### What to work on
An exact copy of the entries is needed, with every picture left out.

Data entries
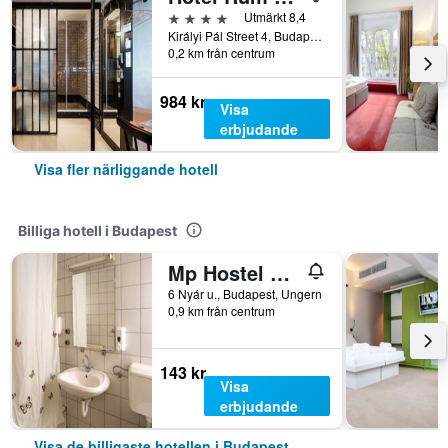
4 stjärnor
Utmärkt 8,4
Királyi Pál Street 4, Budapest, Ungern
0,2 km från centrum
984 kr
Visa
erbjudande
Visa fler närliggande hotell
Billiga hotell i Budapest
Mp Hostel Budapest
6 Nyár u., Budapest, Ungern
0,9 km från centrum
143 kr
Visa
erbjudande
Visa de billigaste hotellen i Budapest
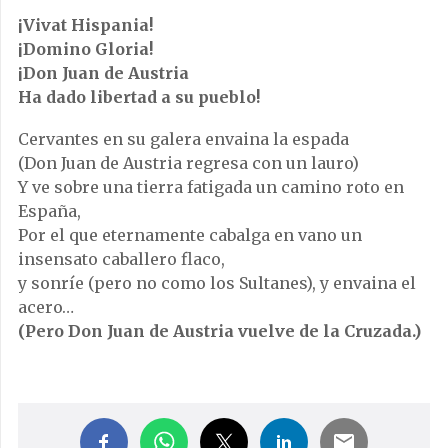
¡Vivat Hispania!
¡Domino Gloria!
¡Don Juan de Austria
Ha dado libertad a su pueblo!
Cervantes en su galera envaina la espada
(Don Juan de Austria regresa con un lauro)
Y ve sobre una tierra fatigada un camino roto en
España,
Por el que eternamente cabalga en vano un
insensato caballero flaco,
y sonríe (pero no como los Sultanes), y envaina el
acero…
(Pero Don Juan de Austria vuelve de la Cruzada.)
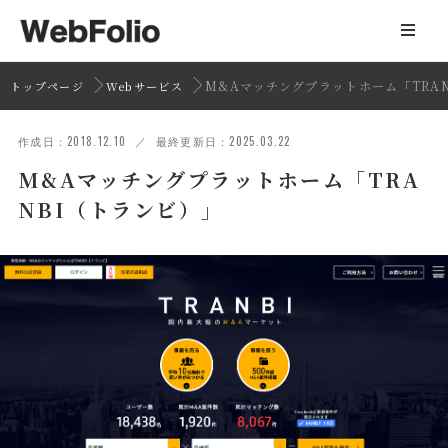
M&Aマッチングプラットホーム「TRA
トップページ
Webサービス
作成日：2018.12.10 ／ 最終更新日：2025.03.22
M&Aマッチングプラットホーム「TRA
NBI（トランビ）」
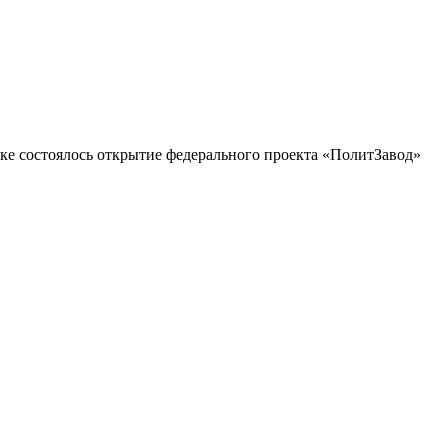
е состоялось открытие федерального проекта «ПолитЗавод»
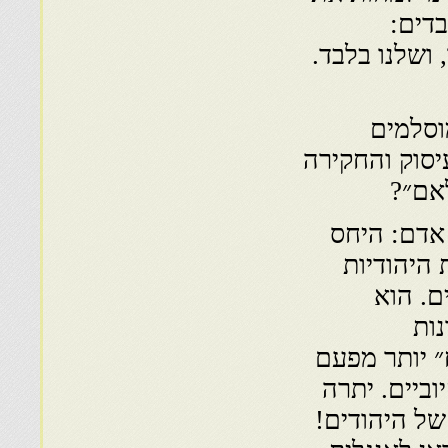
בדים:
ושלנו בלבד.
וסלמים
סוק והחקירה
אם״?
 אדם: היחס
היהודיות
ם. הוא
ות
״ יותר מפעם
וביים. יתרה
של היהודים!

### Task solution
4 stjärnor
Utmärkt 8,4
Királyi Pál Street 4, Budapest, Ungern
0,2 km från centrum
984 kr
Visa
erbjudande
Visa fler närliggande hotell
Billiga hotell i Budapest
Mp Hostel Budapest
6 Nyár u., Budapest, Ungern
0,9 km från centrum
143 kr
Visa
erbjudande
Visa de billigaste hotellen i Budapest
¡Vivat Hispania!
¡Domino Gloria!
¡Don Juan de Austria
Ha dado libertad a su pueblo!
Cervantes en su galera envaina la espada
(Don Juan de Austria regresa con un lauro)
Y ve sobre una tierra fatigada un camino roto en
España,
Por el que eternamente cabalga en vano un
insensato caballero flaco,
y sonríe (pero no como los Sultanes), y envaina el
acero…
(Pero Don Juan de Austria vuelve de la Cruzada.)
M&Aマッチングプラットホーム「TRA
トップページ
Webサービス
作成日：2018.12.10 ／ 最終更新日：2025.03.22
M&Aマッチングプラットホーム「TRA
NBI（トランビ）」
е состоялось открытие федерального проекта «ПолитЗавод»
בדים:
ושלנו בלבד.
וסלמים
סוק והחקירה
אם״?
 אדם: היחס
היהודיות
ם. הוא
ות
״ יותר מפעם
וביים. יתרה
של היהודים!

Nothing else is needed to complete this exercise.